Looking for a fresh, zesty dessert that’s bursting with seasonal flavor? These Rhubarb Shortbread Bars combine a buttery, melt-in-your-mouth crust with a tangy rhubarb custard topping for the ultimate spring or summer treat. Whether you’re hosting a brunch, packing a picnic, or craving a refreshing baked good, this easy recipe is a guaranteed crowd-pleaser.
Why You’ll Love This Recipe
Seasonal and vibrant: Showcases tart rhubarb at its best
No fancy tools required: Simple ingredients and easy steps
Perfect texture: Buttery crust + smooth custard filling
Freezer-friendly: Great make-ahead dessert for busy weeks
Ideal for gatherings: Feeds a crowd and slices beautifully
Ingredients Breakdown:
For the Rhubarb Filling:
Fresh rhubarb (4 cups, chopped): Adds vibrant tartness and juicy texture.
Granulated sugar (1 ½ cups): Balances the tart rhubarb with sweetness.
Cornstarch (¼ cup): Thickens the filling to a smooth, sliceable consistency.
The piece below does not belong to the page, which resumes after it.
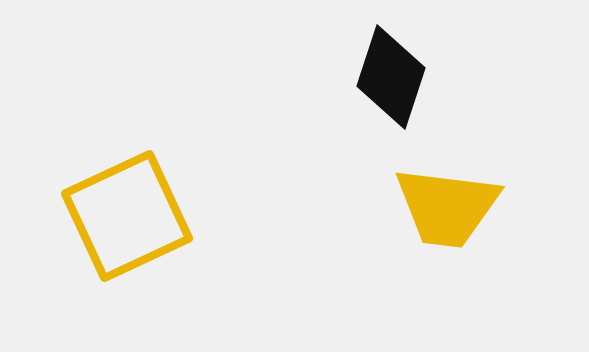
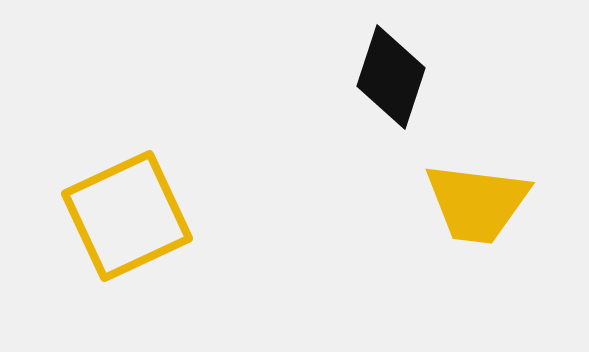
yellow trapezoid: moved 30 px right, 4 px up
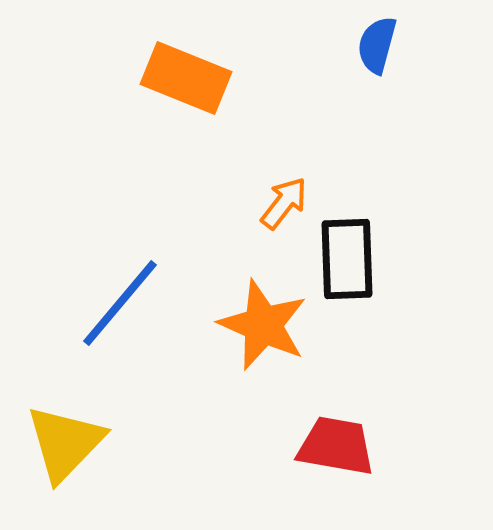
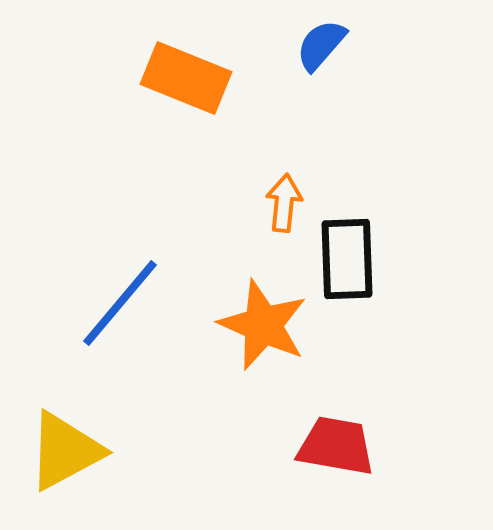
blue semicircle: moved 56 px left; rotated 26 degrees clockwise
orange arrow: rotated 32 degrees counterclockwise
yellow triangle: moved 8 px down; rotated 18 degrees clockwise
Vanilla extract (1 tsp): Enhances the overall flavor with subtle warmth.
Salt (¼ tsp): Boosts all the other flavors.
Large eggs (3, lightly beaten): Bind the filling into a custard-like texture.
For the Shortbread Crust:
All-purpose flour (2 cups): Forms the base structure of the crust.
Granulated sugar (½ cup): Adds sweetness to the buttery base.
Salt (¼ tsp): Balances the richness of the crust.
Unsalted butter (1 cup, cold and cubed): Provides the signature tender, flaky shortbread texture.
Tips and Tricks
Use very cold butter: This helps achieve a crisp, crumbly crust.
Cut rhubarb evenly: Uniform pieces cook more evenly in the custard.
Chill before slicing: For clean, sharp cuts, refrigerate the bars before slicing.
Want brighter color? Add a few chopped strawberries to enhance the hue and sweetness.
Variations and Customizations
Gluten-free version: Substitute with a 1:1 gluten-free baking flour blend.
Berry-rhubarb mix: Add blueberries or raspberries for extra flavor.
Nutty crust: Mix in ½ cup finely chopped pecans or almonds with the crust.
Citrus boost: Add 1 teaspoon orange or lemon zest to the filling for a tangy twist.
Pairing Suggestions
Serve with vanilla ice cream or lightly sweetened whipped cream.
Enjoy alongside cold brew coffee or sparkling lemonade.
Pair with brunch items like quiche or fruit salad for a springtime spread.
Storage Instructions
Room Temperature: Store in an airtight container for up to 2 days.
Refrigerator: Keeps well for up to 5 days—best served chilled or at room temp.
Freezer: Freeze bars in layers between wax paper for up to 3 months. Thaw overnight in the fridge.
Popular Questions
Can I use frozen rhubarb?
Yes—thaw and drain it well before using to avoid excess moisture.
Do I need to peel the rhubarb?
No, just trim the ends and chop. The skin softens during baking.
Can I make this crust in a food processor?
Absolutely. Pulse the dry ingredients with butter until crumbly, then press into your pan.